Survivors of abuse often develop fears of
abandonment. Sometimes this is because our needs for love and
attention were never adequately met. As we grow into adults, we
stay in abusive relationships because we are afraid of being
abandoned again.

It is logical for a child to believe that
he/she will die if he/she loses a relationship with a caregiver.
Children are helpless and completely dependent on adults for their
survival. But as we grow into adulthood, our fears of abandonment
become illogical and self-destructive. As adults, we do not need to
accept abuse from others. We do not have to remain in abusive
relationships. We have a choice.

Our lives become dysfunctional when we
continue to act out unhealthy behavior patterns we learned in
childhood. The part of us that smokes cigarettes, drinks alcohol,
uses drugs, or is addicted to sex is often child-like in nature. It
cares only about the way it feels, and it wants to feel better
right now. There is no calculation of the cost and no consideration
of the future. This part of us is immature and impatient.

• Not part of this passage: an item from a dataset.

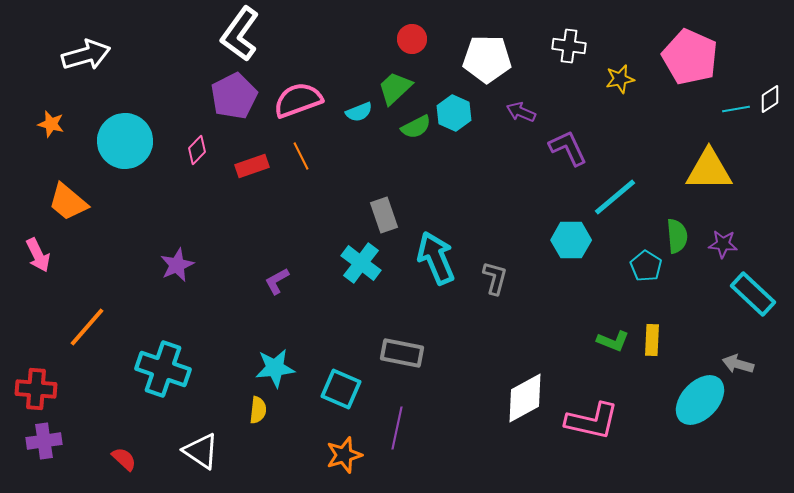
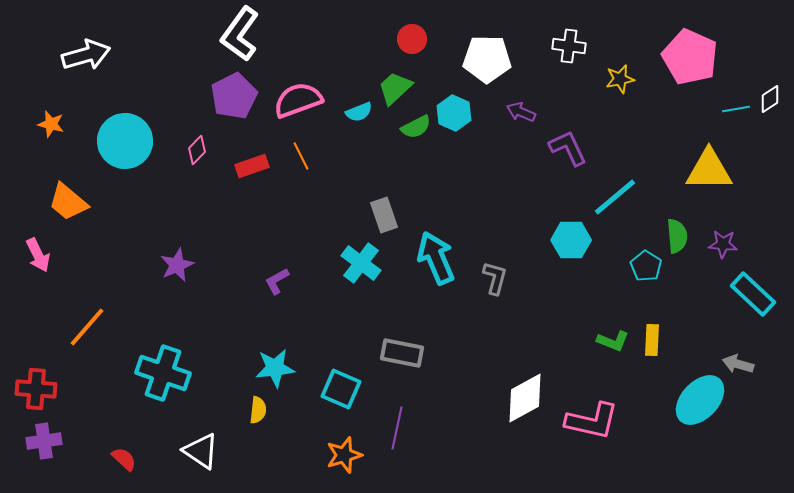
cyan cross at (163, 369): moved 4 px down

Have you ever watched a smoker who’s gone too
long without a cigarette? They get irritable. I know, because I
smoked cigarettes for over ten years. The addicted part of us wants
our cigarette/pacifier right now.

At a young age, children are driven primarily
by emotions. When they feel sad, they cry. When they feel happy,
they smile. When they want something, they scream and yell.
Children are very aware of their feelings, and they act
accordingly.

As adults, we learn to delay gratification.
We learn to consider the future. We come to understand that we
sometimes need to make sacrifices today in order to have a better
life tomorrow. We develop greater patience and realize that, even
if we can’t get all of our needs met this instant, we may be able
to fulfill some of our needs in the future.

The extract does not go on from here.